───── Dataset excerpts

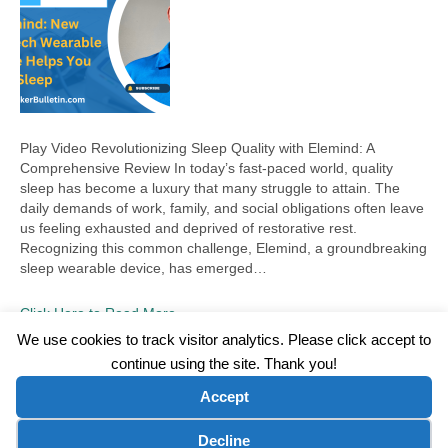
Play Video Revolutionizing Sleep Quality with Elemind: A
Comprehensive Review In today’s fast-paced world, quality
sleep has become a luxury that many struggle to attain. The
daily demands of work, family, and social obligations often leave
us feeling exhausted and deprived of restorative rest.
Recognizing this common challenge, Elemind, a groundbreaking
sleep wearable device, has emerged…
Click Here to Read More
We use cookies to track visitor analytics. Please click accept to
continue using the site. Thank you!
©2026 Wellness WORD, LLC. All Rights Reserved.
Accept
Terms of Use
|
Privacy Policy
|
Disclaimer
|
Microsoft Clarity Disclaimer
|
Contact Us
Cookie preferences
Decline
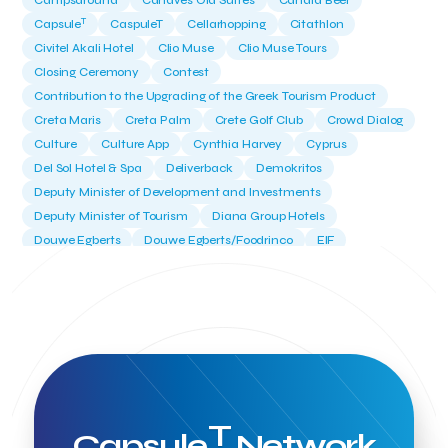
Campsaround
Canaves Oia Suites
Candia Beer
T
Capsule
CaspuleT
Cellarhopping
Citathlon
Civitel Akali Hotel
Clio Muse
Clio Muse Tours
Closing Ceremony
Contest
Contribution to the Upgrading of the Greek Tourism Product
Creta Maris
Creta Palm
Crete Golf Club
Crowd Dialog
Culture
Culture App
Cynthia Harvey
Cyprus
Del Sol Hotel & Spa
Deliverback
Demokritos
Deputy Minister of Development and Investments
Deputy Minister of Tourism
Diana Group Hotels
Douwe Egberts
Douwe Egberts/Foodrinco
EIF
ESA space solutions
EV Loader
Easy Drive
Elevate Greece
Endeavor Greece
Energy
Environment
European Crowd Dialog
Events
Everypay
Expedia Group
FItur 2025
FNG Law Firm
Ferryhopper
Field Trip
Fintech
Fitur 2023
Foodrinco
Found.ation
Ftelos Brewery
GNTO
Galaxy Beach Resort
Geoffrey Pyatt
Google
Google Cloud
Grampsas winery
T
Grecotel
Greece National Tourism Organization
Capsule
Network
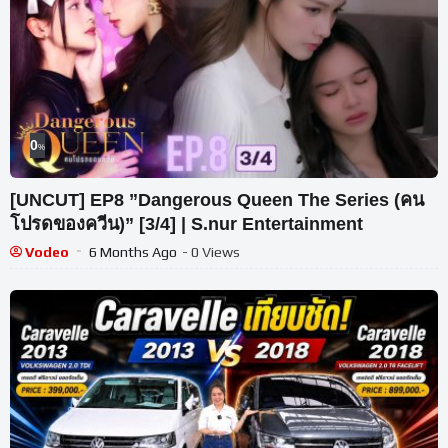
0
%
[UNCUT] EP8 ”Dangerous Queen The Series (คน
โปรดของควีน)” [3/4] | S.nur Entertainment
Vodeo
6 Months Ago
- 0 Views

──────────

### What is required
Check every line of the records above for the string "Egberts". Copy those that hold it.

### Exercise output
Douwe Egberts
Douwe Egberts/Foodrinco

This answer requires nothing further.